Friday, July 11, 2014
Diego De La Hoya VS Miguel Tamayo: I wish his name were Victor
The set up:
Taking place on the ninth of July, DDLH weighed in just inside the Featherweight limit and Tamayo weighed in right at the Super Bantamweight limit, only two pounds official difference. We have Tamayo as the seasoned veteran journeyman, who has been in the ring with Gary Russell Junior in just his last fight. We have DDLH, who is being built as one of FS1's star prospects. Diego comes in having appeared the goods as a TV fighter, even if he doesn't hit the elite level. He's a fun prospect. His cousin, promoter and HOF fighter Oscar De La Hoya is in attendance for this match.
The action:
I cannot tell you how much I wish Diego's name were Victor, because "Vicious" is the adjective that I suspect will stick with his name. There are fighters with a good killer instinct and then there are vicious fighters. A good killer instinct is only knowing when you have hurt someone and can finish them and making good on that knowledge. But being vicious requires the willingness to kick into another gear until you can hurt a guy in the first place. A sense of urgency, a style where you take risks for the sole payoff of doing damage to your opponent. DDLH shows this viciousness the same as he had in the last fight I saw him in. He is risky, the way he lets go big punches in combination, early and often. He manages to be both risky and technically sound. He isn't reckless or unprofessionally impatient but he always tries to get his man hurt, right out of the gate, from the look of it. Against Tamayo, this is no different. He found big punches and put together hurtful combinations in round one. No real feel-out periods for Diego De La Hoya. He looks to chin-check his man as soon as possible with something big.

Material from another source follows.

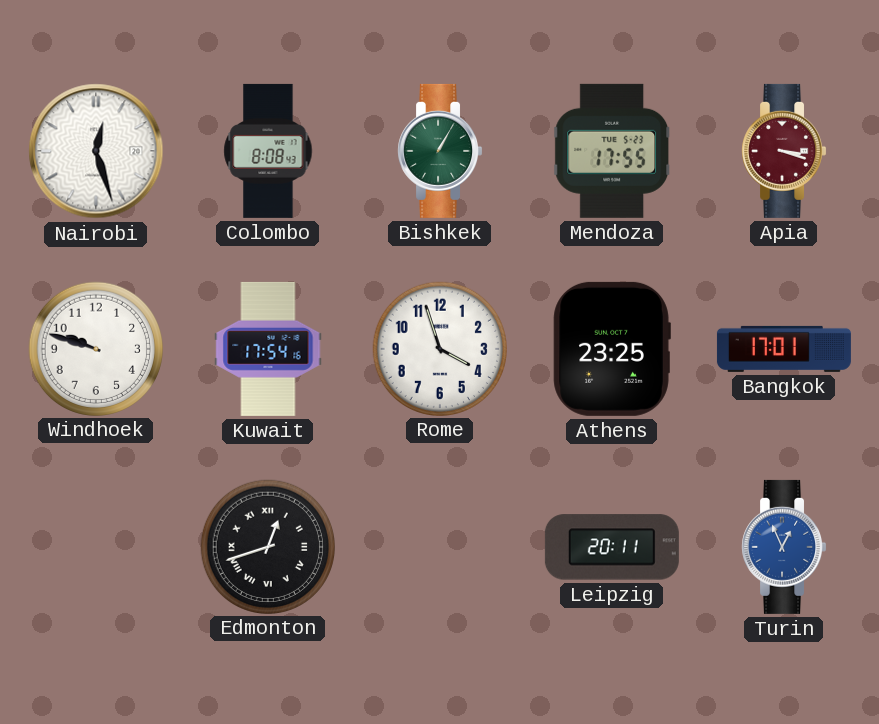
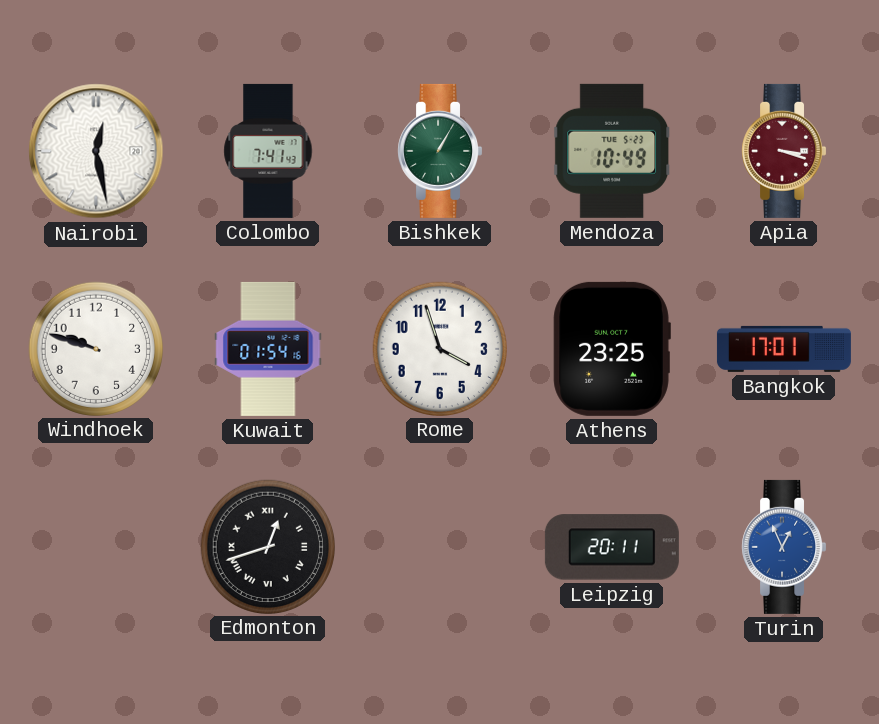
Nairobi: 12:27 -> 12:28
Colombo: 8:08 -> 7:41
Mendoza: 17:55 -> 10:49
Kuwait: 17:54 -> 01:54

There wasn't much to the fight on Tamayo's behalf. Not for lack of trying. Tamayo came out looking like he wanted to convey the sentiment of "Hey, kid. Whatever you've got, I've seen it." and Tamayo has been in with some serious men who can hit, like Cesar Seda, with whom he went the distance. The way DDLH moves shows his high class as an athlete. His footwork is very good and he uses movement consistently. He's not all aggression. There's craft to this young man. In round three, DDLH seems to openly shove Tamayo to the ground. He's knocking Tamayo's head back with uppercuts and even jabs. Tamayo is firing with dedication but he's not at all sharp by comparison. By this third round, DDLH is knocking Tamayo around, stumbling, off balance, taking heavy leather to the body too. He's not reacting the same way to punches in this round. He's already been a little broken down, early as it is.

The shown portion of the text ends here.